_WHAT THE EXERCISE ASKS:_
Taking the line with "Look at this" as the first and the line with "Answer in <instances>...</instances>." as the last, set down exactly every line in that range from the entries below, and no more.

(Saved data entries)
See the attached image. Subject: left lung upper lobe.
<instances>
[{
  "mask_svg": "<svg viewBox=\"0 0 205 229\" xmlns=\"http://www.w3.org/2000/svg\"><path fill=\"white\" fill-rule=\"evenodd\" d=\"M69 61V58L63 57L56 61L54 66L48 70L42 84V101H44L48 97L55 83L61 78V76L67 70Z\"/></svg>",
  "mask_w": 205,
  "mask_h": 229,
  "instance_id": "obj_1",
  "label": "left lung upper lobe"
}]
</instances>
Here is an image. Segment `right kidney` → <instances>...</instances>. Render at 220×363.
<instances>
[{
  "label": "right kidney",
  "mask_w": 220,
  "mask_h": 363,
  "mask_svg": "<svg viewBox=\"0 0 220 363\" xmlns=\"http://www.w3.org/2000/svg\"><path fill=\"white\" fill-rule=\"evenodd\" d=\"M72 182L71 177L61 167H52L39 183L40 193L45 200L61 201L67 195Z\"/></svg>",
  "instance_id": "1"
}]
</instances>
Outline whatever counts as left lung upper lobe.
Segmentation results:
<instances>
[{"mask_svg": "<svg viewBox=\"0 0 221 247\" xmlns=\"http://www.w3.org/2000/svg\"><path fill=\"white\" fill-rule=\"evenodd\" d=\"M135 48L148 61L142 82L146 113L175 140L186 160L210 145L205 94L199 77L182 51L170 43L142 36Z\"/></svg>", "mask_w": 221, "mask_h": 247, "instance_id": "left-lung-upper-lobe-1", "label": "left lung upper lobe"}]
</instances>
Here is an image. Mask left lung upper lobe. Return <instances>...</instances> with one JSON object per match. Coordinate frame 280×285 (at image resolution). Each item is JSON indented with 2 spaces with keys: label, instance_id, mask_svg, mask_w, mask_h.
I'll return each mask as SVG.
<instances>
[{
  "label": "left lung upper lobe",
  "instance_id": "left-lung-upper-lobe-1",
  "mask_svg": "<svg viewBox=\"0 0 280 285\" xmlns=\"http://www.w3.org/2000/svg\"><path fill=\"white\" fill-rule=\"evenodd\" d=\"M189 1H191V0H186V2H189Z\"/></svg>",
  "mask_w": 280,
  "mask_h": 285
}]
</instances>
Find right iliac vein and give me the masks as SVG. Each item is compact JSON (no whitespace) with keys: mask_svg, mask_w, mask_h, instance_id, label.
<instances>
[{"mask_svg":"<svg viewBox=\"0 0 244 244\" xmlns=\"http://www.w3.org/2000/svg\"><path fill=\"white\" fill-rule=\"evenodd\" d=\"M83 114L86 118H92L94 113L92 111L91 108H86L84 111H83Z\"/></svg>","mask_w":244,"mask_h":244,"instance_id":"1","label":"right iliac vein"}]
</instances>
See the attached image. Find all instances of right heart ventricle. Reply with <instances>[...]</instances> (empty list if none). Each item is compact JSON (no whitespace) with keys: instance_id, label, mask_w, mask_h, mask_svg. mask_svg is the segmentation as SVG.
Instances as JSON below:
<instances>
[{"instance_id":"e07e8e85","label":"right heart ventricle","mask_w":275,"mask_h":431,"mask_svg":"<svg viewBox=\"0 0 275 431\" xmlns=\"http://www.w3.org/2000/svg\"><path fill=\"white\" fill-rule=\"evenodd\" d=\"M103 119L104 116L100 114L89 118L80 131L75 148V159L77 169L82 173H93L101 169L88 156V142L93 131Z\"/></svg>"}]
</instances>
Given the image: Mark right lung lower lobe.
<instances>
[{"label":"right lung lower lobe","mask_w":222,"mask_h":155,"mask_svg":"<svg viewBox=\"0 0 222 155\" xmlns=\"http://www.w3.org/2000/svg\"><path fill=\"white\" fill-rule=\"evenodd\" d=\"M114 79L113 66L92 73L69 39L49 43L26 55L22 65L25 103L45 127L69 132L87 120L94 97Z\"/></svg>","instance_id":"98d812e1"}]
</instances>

...

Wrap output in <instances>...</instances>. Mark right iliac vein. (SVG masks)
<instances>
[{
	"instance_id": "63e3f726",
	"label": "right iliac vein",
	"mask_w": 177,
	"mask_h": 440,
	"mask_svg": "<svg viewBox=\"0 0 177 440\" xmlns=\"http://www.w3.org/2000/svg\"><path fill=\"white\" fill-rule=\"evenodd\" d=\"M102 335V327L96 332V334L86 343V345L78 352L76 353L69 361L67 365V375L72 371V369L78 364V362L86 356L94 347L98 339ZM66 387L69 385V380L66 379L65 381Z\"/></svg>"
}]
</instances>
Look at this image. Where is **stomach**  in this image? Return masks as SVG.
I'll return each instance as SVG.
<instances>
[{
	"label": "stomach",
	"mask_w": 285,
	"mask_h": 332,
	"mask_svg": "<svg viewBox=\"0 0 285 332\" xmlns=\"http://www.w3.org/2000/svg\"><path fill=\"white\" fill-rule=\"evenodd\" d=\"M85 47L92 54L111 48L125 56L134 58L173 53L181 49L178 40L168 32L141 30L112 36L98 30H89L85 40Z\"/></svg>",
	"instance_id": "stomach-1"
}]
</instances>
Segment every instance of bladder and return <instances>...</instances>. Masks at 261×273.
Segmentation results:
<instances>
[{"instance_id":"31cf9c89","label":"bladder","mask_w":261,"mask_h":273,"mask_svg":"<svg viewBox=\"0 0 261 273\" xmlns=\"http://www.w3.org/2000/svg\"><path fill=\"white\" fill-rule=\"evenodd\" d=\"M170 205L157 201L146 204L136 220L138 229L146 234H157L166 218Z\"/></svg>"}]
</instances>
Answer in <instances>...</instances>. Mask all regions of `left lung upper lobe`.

* * *

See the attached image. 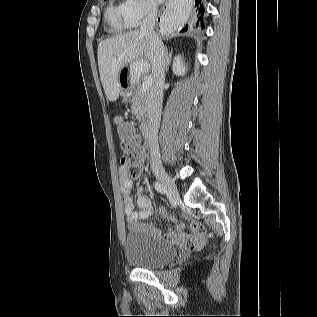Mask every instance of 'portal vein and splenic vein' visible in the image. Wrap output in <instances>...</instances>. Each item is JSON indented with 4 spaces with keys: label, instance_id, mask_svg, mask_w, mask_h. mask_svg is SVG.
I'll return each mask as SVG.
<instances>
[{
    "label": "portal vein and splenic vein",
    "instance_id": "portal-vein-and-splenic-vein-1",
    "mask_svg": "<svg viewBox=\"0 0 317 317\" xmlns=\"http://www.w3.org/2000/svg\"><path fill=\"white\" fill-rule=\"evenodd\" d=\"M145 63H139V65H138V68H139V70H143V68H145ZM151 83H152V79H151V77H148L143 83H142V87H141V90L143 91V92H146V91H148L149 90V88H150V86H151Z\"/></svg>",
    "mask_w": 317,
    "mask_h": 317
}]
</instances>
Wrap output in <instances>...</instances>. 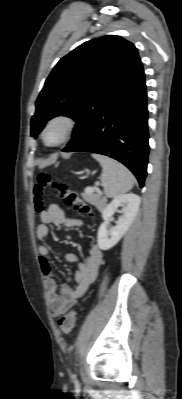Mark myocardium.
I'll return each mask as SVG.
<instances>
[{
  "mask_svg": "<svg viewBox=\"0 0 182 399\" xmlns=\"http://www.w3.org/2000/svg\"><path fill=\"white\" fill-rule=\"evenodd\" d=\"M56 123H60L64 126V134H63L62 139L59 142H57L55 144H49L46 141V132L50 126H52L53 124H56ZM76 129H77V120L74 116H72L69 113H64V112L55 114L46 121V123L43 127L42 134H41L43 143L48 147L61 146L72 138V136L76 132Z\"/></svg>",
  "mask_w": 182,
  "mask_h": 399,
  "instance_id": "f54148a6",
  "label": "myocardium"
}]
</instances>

_RESPONSE BELOW:_
Look at this image. Where is **stomach**  in this image? Return masks as SVG.
I'll return each instance as SVG.
<instances>
[{
	"label": "stomach",
	"mask_w": 285,
	"mask_h": 332,
	"mask_svg": "<svg viewBox=\"0 0 285 332\" xmlns=\"http://www.w3.org/2000/svg\"><path fill=\"white\" fill-rule=\"evenodd\" d=\"M85 47L92 54L111 48L125 56L134 58L173 53L181 49L178 40L168 32L141 30L112 36L98 30H89L85 40Z\"/></svg>",
	"instance_id": "stomach-1"
}]
</instances>
Segment every instance of bladder and return <instances>...</instances>. Masks at 261×273.
Segmentation results:
<instances>
[{"instance_id":"31cf9c89","label":"bladder","mask_w":261,"mask_h":273,"mask_svg":"<svg viewBox=\"0 0 261 273\" xmlns=\"http://www.w3.org/2000/svg\"><path fill=\"white\" fill-rule=\"evenodd\" d=\"M170 205L157 201L146 204L136 220L138 229L146 234H157L166 218Z\"/></svg>"}]
</instances>
Answer in <instances>...</instances>. Mask all regions of `left lung upper lobe`.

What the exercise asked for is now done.